A hen came in to the decoys at 0815 and Dad was able to record five minutes of her life.
And again we headed for the "Mushroom Grounds" for our boisterous friends. Today he continued to gobble until the first strike of the slate. Then nothing.
Rain was in the forecast and in the air as we walked the last hundred yards to the truck. We ate a late lunch of jerky, cheese, and bread as we headed for home.
It felt like time was beginning to slip away. So, after consulting the hunting guide and realizing that hunting hours were extended until roosting time, I decided that I would head back after the Red Wings game for an evening hunt.
The day ended at the "Killing Tree" with no interest from any birds.
On My Own
The watch started beeping at 0500 Sunday morning. As habit, I got out of bed at 0600, fixed breakfast and headed out by myself.
I decided that a small change was in order. I would head to the "Mushroom Grounds" first without calling (including locator calls), and still-hunting to a set up.
A locator call was unnecessary. The birds were already making noise. I approached the two-track that split the woods and slowed to a stop. As I still-hunted through the pines, I heard some scratching and chirping. A flash in the trees caught my attention. I brought my gun up once I noticed a short beard. When I shifted my weight to get a shot, I was busted.

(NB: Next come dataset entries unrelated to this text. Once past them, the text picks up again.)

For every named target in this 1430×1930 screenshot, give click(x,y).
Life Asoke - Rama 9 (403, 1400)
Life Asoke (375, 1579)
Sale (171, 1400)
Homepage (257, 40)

I set up the decoys nearby and called once. Since I was not comfortable with the set up, I pick up and moved before I had set down.

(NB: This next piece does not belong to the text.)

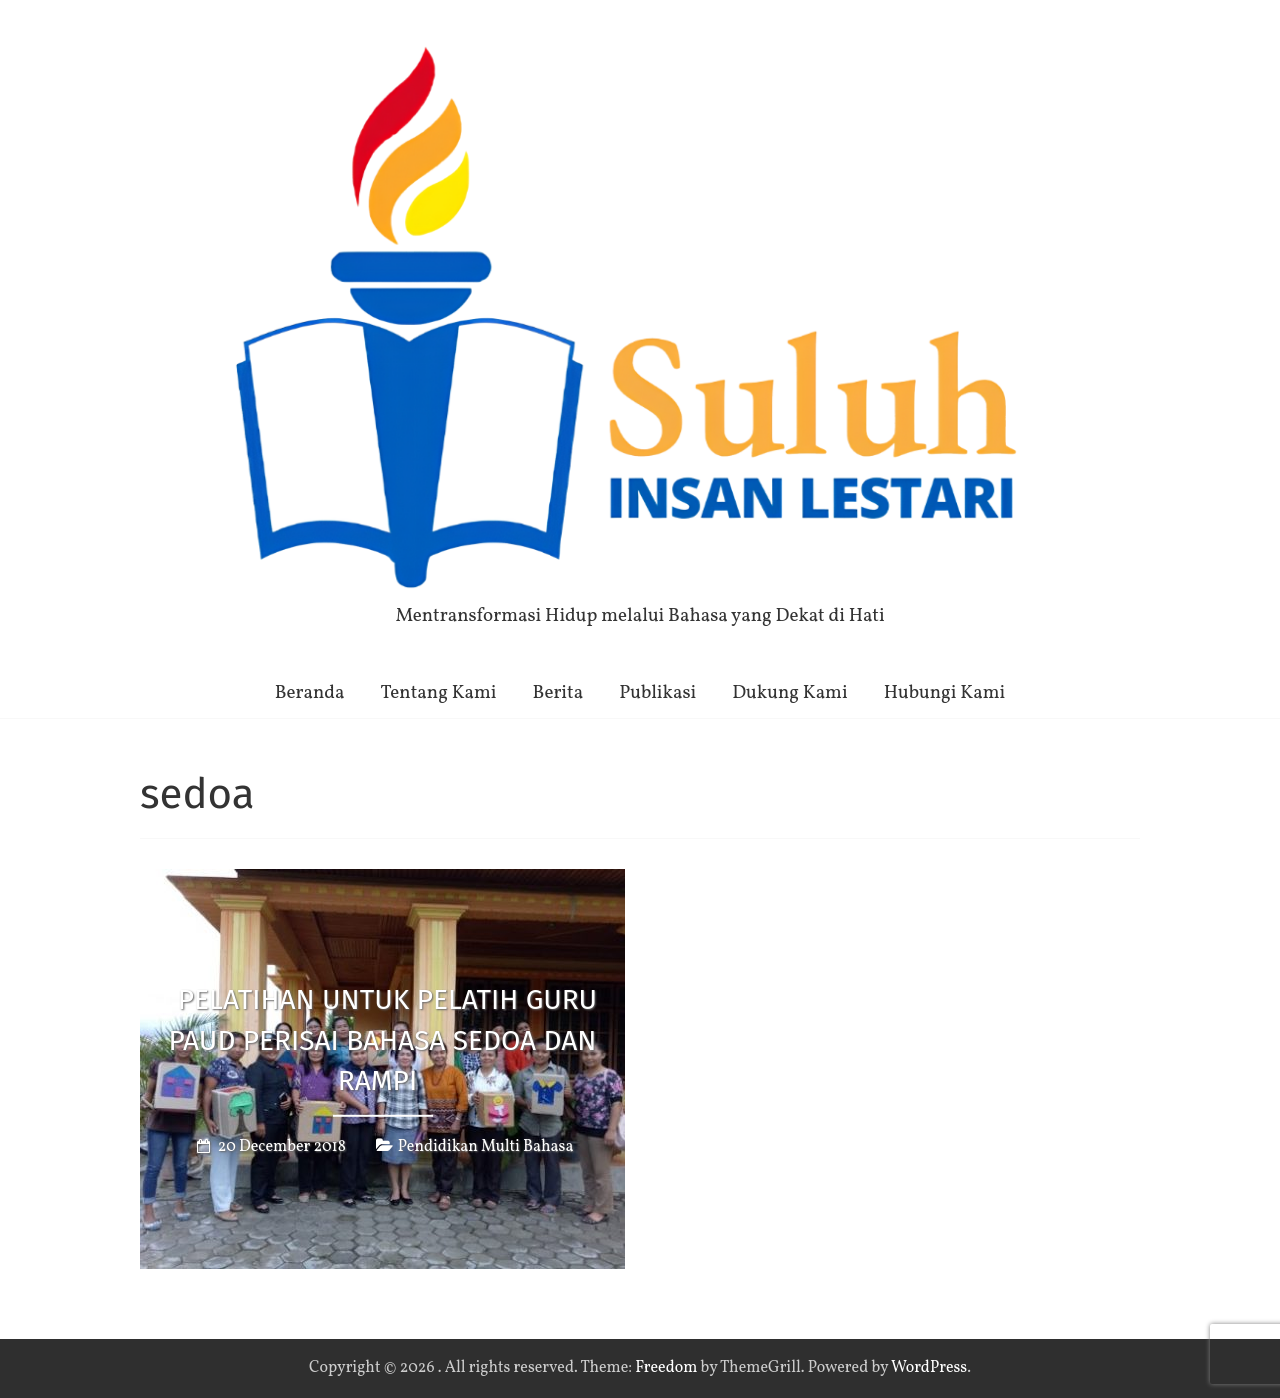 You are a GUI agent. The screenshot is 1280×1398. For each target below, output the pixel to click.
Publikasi (657, 693)
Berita (558, 693)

I moved seventy yards and set up the decoys in the field. I found an oak tree at the edge of the woods with a fair amount of undergrowth to help conceal me while allowing good vision of the surrounding woods and field. I was set up by 0810 when the gobbling started picking up in the pine trees and on the hardwood ridge behind me.
I called once at 0830. Ten minutes later, I was so concerned about the bird behind me that I stood up to look for a better tree to sit against. I could not spot one that looked better and sat down where I was. Much to my dismay, a turkey head popped up over the hill where I had been looking - the jake? I could not believe it. I had allowed myself to be spotted twice in one morning. I was bummed, yet determined to stay put. Ten minutes later, a bird fed into the field seventy yards away. Soon, I spotted a second turkey that had moved out into the sunlight that I had not noticed. Both birds were feeding as I glassed them. Neither seemed to have a beard and neither was gobbling. I thought it was odd to see two hens feeding so early but I was not going to scare them away.
What more could I ask for? I had a good set up with two decoys within range, a couple of more live decoys out on the hillside, and gobbling from two spots.
Then, one of the birds on the hill gobbled. The binoculars came up and I could see about six inches of beard through the tall grass. So, I looked at the other bird and determined that he was a jake. Apparently, the older bird had not spotted the decoys as he fed because he stopped feeding and headed my way. I reached down and worked the box call when the birds were hidden between the hills. He would gobble every thirty seconds and did not seem to be in a hurry. Soon, I could see tail feathers over the edge of the hill as he strutted and gobbled. My gun was up, the hammer was cocked, and he just needed to come a few more yards and present a shot.
His curiosity got the best of him when he stretched his head out to look around the hill at the decoys. I was confident of the yardage being thirty but a turkeys' head is very small looking at thirty yards. I hesitated to shoot as he continued to look. Then, I convinced myself that it was time to pull the trigger. The gun roared there was a puff of feathers when the bird took the shot. I paced off the yardage at twenty-nine yards. The turkey had a beard that measured nine-and-a- half inches with three quarter inch spurs while weighing in at seventeen pounds.
After retrieving my thoughts, I wanted to make a phone call to my wife and to my parents. It was only 0900. Then I packed up and headed out with a big smile on my face.